Several studies have tried to identify the clinical variables that are associated with poor MICU outcome. The outcome predictors reported by Reichner et al. 22 were the need for MV, advanced lung cancer stage and higher sequential organ failure assessment score. In the study by Boussat et al. 23, acute pulmonary disease and Karnofsky performance status <70 were associated with higher mortality. In the recent study by Soares et al. 30, the predictors of poor MICU outcome were the severity of comorbid illnesses, the number of organ system failures, cancer recurrence or progression, and airway infiltration or obstruction by cancer. In the present study, it was possible to identify several predictors of poor MICU outcome that included high admission APACHE III and SAPS III scores, the need for MV, the use of vasopressors, positive blood cultures, high serum lactate, the presence of two or more organ system failures, and the need for ACLS protocol for cardiopulmonary arrest.

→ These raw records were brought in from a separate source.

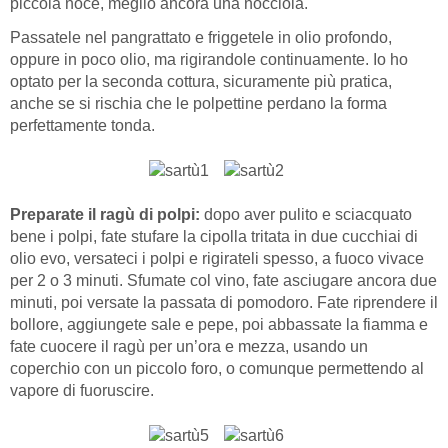
piccola noce, meglio ancora una nocciola.
Passatele nel pangrattato e friggetele in olio profondo,
oppure in poco olio, ma rigirandole continuamente. Io ho
optato per la seconda cottura, sicuramente più pratica,
anche se si rischia che le polpettine perdano la forma
perfettamente tonda.
Preparate il ragù di polpi:
dopo aver pulito e sciacquato
bene i polpi, fate stufare la cipolla tritata in due cucchiai di
olio evo, versateci i polpi e rigirateli spesso, a fuoco vivace
per 2 o 3 minuti. Sfumate col vino, fate asciugare ancora due
minuti, poi versate la passata di pomodoro. Fate riprendere il
bollore, aggiungete sale e pepe, poi abbassate la fiamma e
fate cuocere il ragù per un’ora e mezza, usando un
coperchio con un piccolo foro, o comunque permettendo al
vapore di fuoruscire.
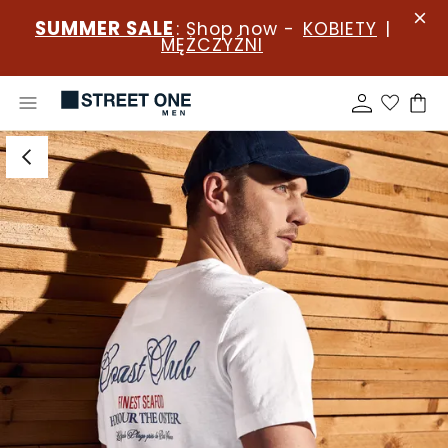
SUMMER SALE
: Shop now -
KOBIETY
|
MĘŻCZYŹNI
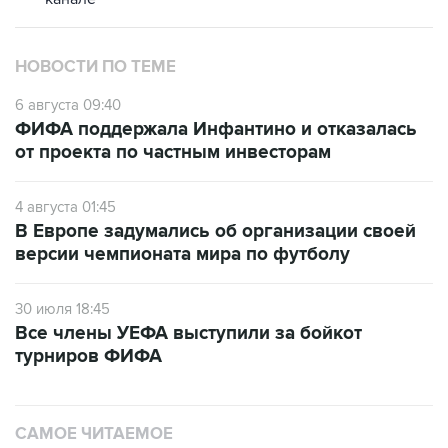
НОВОСТИ ПО ТЕМЕ
6 августа 09:40
ФИФА поддержала Инфантино и отказалась
от проекта по частным инвесторам
4 августа 01:45
В Европе задумались об организации своей
версии чемпионата мира по футболу
30 июля 18:45
Все члены УЕФА выступили за бойкот
турниров ФИФА
САМОЕ ЧИТАЕМОЕ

However, on multivariate logistic regression, only the use of vasopressors and the presence of two or more MOSF predicted poor MICU outcome, with odds ratios of 8.7 and 40.8, respectively (table 5⇑). The stage of lung cancer, the presence of metastasis, or the type of cancer therapy did not correlate with poor MICU outcome. This was similar to the findings in the study by Boussat et al. 23 but was in contrast to the findings of Reichner et al. 22 and Soares et al. 30. It was also observed that patients with nonsmall cell lung cancer had a favourable MICU outcome (p = 0.027), which is contrary to the findings of other studies 22, 23.

In the present study, only one patient underwent ACLS protocol and survived their MICU stay, but subsequently died in the hospital. Although the number is small, this observation suggests that, while aggressive therapy is appropriate for this patient population, subjecting them to the ACLS protocol appears to be futile, and such an intervention probably should be avoided. This goal could be achieved by addressing the code status and initiating end-of-life discussion early during the course of their illness, probably before the patient's condition deteriorates.

The present study has important limitations, including the retrospective nature of the analysis that may have resulted in selection bias, and the lack of assessment of potentially significant predictors of outcome, such as the role of progression of lung cancer, airway infiltration, the severity of comorbid illnesses, complications of cancer therapy, or performance status in predicting the MICU outcome of lung cancer patients. Prospective, multicentre trials are necessary to address these issues.

In conclusion, the present data have shown that the medical intensive care unit outcome of lung cancer patients is improving and is comparable to other critically ill patient populations. Intensive care and mechanical ventilation should not be regarded as futile care. While there were no absolute predictors of mortality, haemodynamic instability requiring vasopressors use, and the development of two or more organ system failures are less likely to survive their medical intensive care unit care.